#### DATA FOR THIS TASK

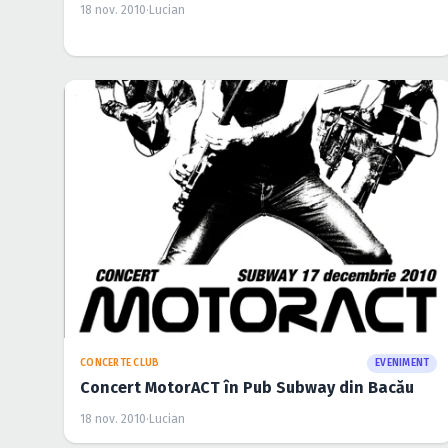
18 nov. 2010
·
Lucian
CONCERTE CLUB
EVENIMENT
Concert MotorACT în Pub Subway din Bacău
18 nov. 2010
·
Lucian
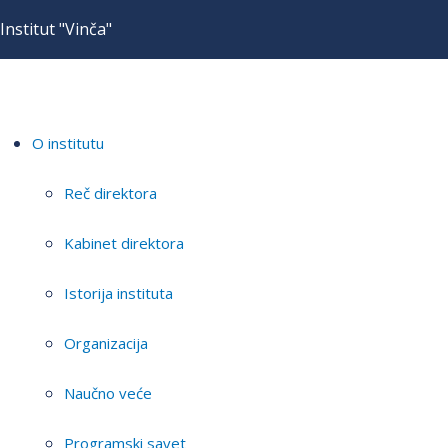
Institut "Vinča"
O institutu
Reč direktora
Kabinet direktora
Istorija instituta
Organizacija
Naučno veće
Programski savet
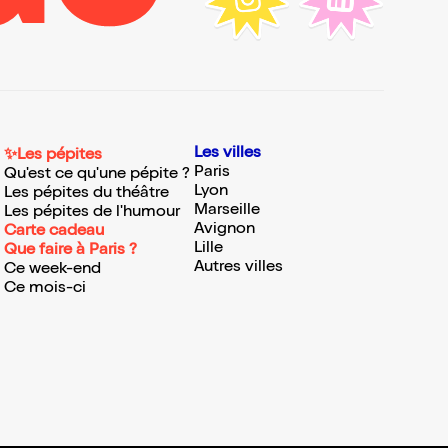
Les villes
✨Les pépites
Paris
Qu'est ce qu'une pépite ?
Lyon
Les pépites du théâtre
Marseille
Les pépites de l'humour
Avignon
Carte cadeau
Lille
Que faire à Paris ?
Autres villes
Ce week-end
Ce mois-ci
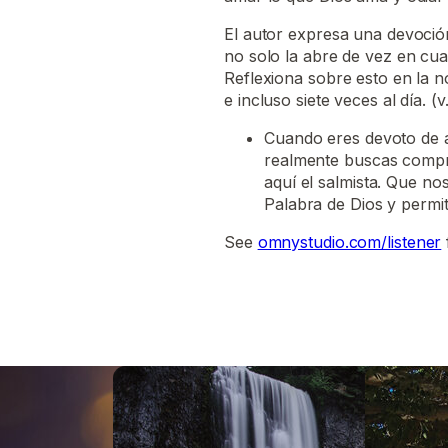
El autor expresa una devoción 
no solo la abre de vez en cua
Reflexiona sobre esto en la no
e incluso siete veces al día. (v
Cuando eres devoto de a
realmente buscas compre
aquí el salmista. Que n
Palabra de Dios y perm
See
omnystudio.com/listener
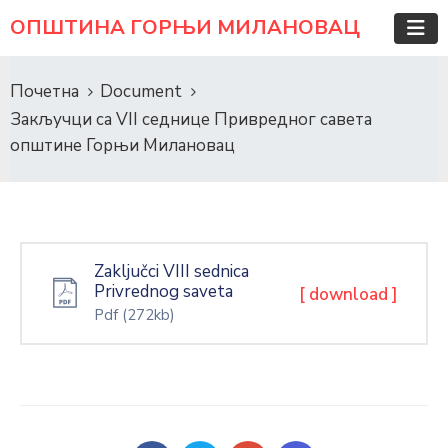
ОПШТИНА ГОРЊИ МИЛАНОВАЦ
Почетна
Document
Закључци са VII седнице Привредног савета
општине Горњи Милановац
Zaključci VIII sednica
Privrednog saveta
[ download ]
Pdf
(272kb)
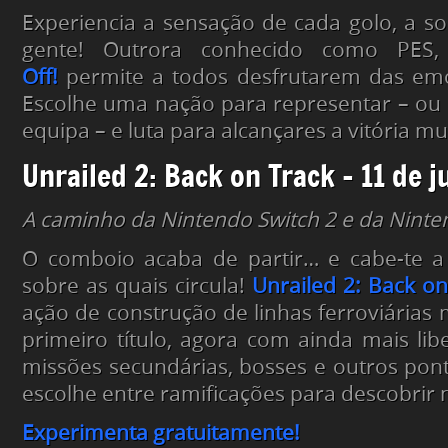
Experiencia a sensação de cada golo, a s
gente! Outrora conhecido como PES
Off!
permite a todos desfrutarem das emo
Escolhe uma nação para representar – ou c
equipa – e luta para alcançares a vitória mu
Unrailed 2: Back on Track – 11 de 
A caminho da Nintendo Switch 2 e da Ninte
O comboio acaba de partir… e cabe-te a t
sobre as quais circula!
Unrailed 2: Back on
ação de construção de linhas ferroviárias 
primeiro título, agora com ainda mais li
missões secundárias, bosses e outros pont
escolhe entre ramificações para descobrir
Experimenta gratuitamente!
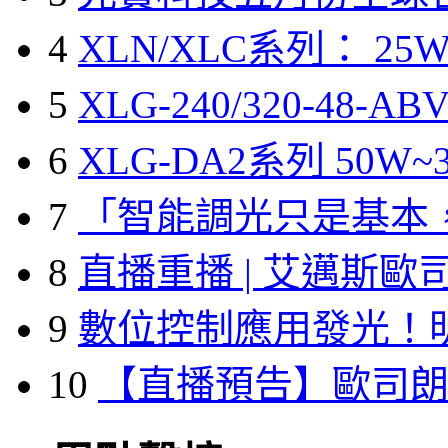
4
XLN/XLC系列： 25W
5
XLG-240/320-48-A
6
XLG-DA2系列 50W~3
7
「智能調光只是基本
8
直播重播 | 艾邁斯歐
9
數位控制應用發光！
10
【直播預告】歐司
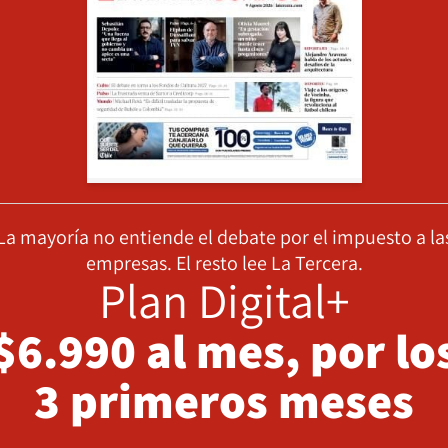
La mayoría no entiende el debate por el impuesto a la
empresas. El resto lee La Tercera.
Plan Digital+
$6.990 al mes, por lo
3 primeros meses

########

__WORK ITEM__
Search the entries for the word "Unrailed" and pick out every line that holds it.

__ANSWER__
Unrailed 2: Back on Track – 11 de 
Unrailed 2: Back on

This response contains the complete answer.